═══ Exercise data ═══

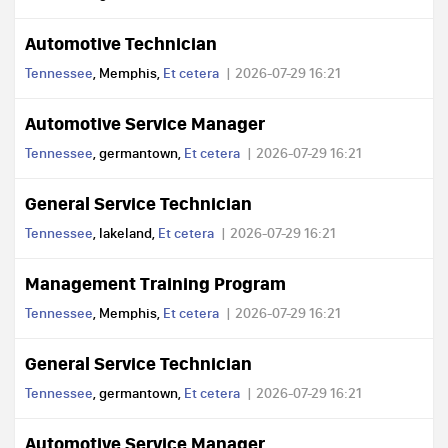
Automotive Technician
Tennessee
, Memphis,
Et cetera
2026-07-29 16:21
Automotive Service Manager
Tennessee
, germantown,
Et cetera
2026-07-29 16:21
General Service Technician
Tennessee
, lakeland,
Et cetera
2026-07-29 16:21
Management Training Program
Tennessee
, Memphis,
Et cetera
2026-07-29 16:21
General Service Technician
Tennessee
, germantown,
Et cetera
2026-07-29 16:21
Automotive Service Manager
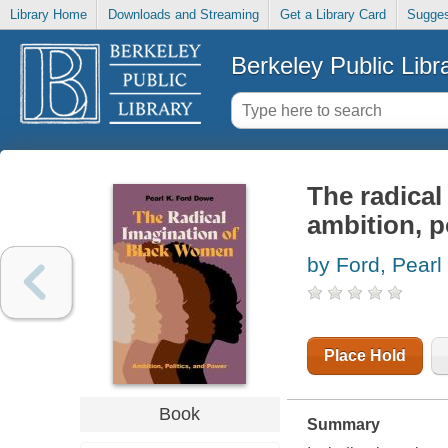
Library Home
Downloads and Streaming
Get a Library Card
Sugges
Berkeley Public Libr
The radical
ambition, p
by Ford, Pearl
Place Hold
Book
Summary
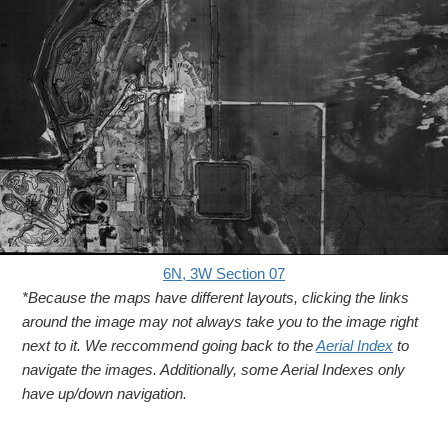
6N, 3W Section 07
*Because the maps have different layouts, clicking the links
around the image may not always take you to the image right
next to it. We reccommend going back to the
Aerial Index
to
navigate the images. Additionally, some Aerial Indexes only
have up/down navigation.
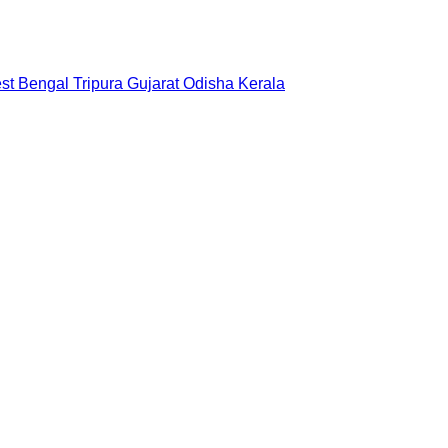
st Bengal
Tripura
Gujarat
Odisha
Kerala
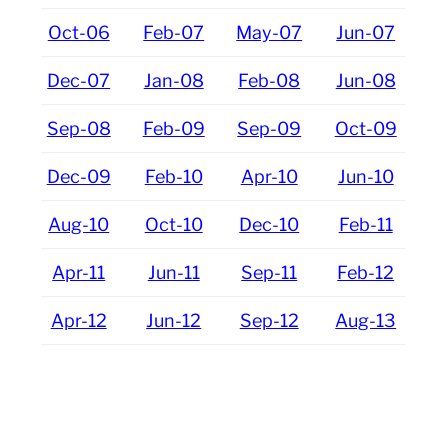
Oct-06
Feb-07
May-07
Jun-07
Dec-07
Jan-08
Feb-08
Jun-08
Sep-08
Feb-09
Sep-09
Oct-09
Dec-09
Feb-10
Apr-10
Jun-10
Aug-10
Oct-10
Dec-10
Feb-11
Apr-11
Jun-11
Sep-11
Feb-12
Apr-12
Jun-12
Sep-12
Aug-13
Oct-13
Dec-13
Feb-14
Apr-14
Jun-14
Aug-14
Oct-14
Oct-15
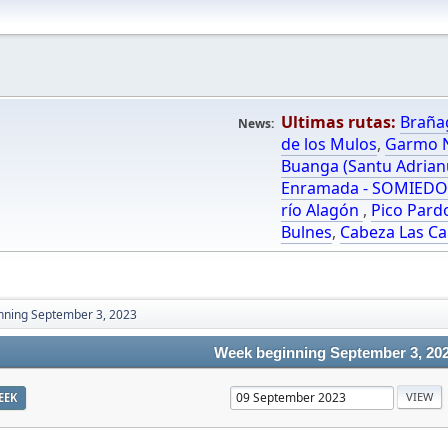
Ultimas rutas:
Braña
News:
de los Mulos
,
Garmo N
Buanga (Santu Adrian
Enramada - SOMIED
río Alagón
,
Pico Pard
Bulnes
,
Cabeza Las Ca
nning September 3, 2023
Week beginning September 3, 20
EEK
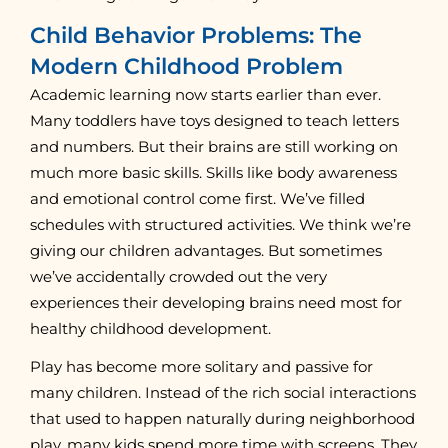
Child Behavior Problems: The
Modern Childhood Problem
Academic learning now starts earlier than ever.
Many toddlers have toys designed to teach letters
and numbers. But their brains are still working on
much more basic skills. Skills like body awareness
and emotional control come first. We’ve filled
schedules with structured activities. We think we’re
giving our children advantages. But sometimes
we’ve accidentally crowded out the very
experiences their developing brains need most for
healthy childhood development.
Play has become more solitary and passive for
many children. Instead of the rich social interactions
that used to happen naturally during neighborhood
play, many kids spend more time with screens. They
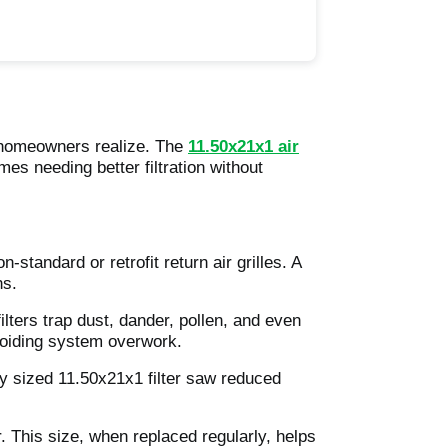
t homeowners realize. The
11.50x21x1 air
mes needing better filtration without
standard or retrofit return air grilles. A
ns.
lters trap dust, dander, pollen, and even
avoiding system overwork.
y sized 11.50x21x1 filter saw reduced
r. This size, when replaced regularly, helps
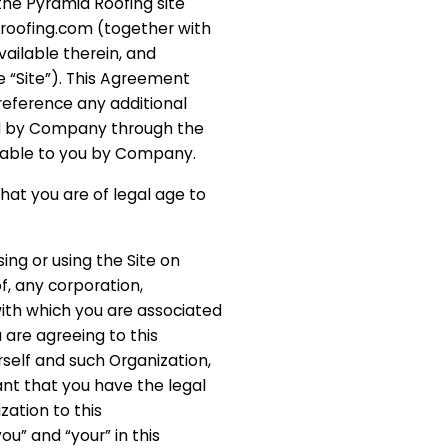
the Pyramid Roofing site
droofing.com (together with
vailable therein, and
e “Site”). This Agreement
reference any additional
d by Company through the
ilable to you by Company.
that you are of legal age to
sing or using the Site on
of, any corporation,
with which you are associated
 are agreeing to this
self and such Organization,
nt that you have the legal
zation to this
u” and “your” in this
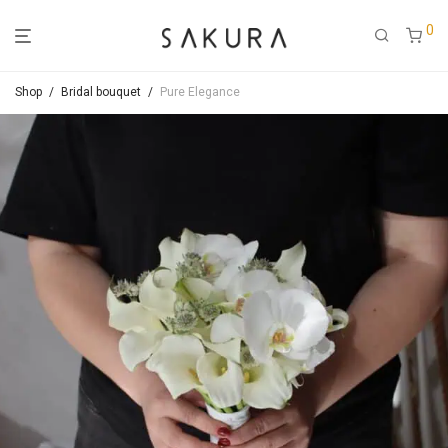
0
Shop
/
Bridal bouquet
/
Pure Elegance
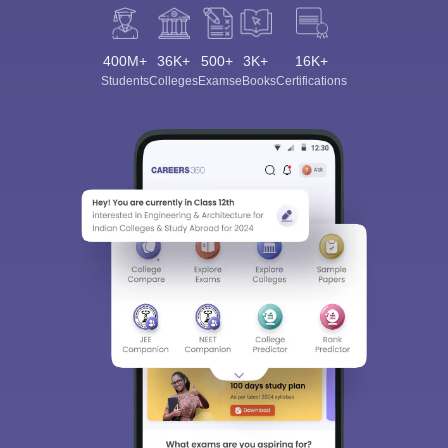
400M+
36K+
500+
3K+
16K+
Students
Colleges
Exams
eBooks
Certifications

═══

__Task description__:
When a line in the listing includes the word "brains", report that line in full.

__Task result__:
and numbers. But their brains are still working on
experiences their developing brains need most for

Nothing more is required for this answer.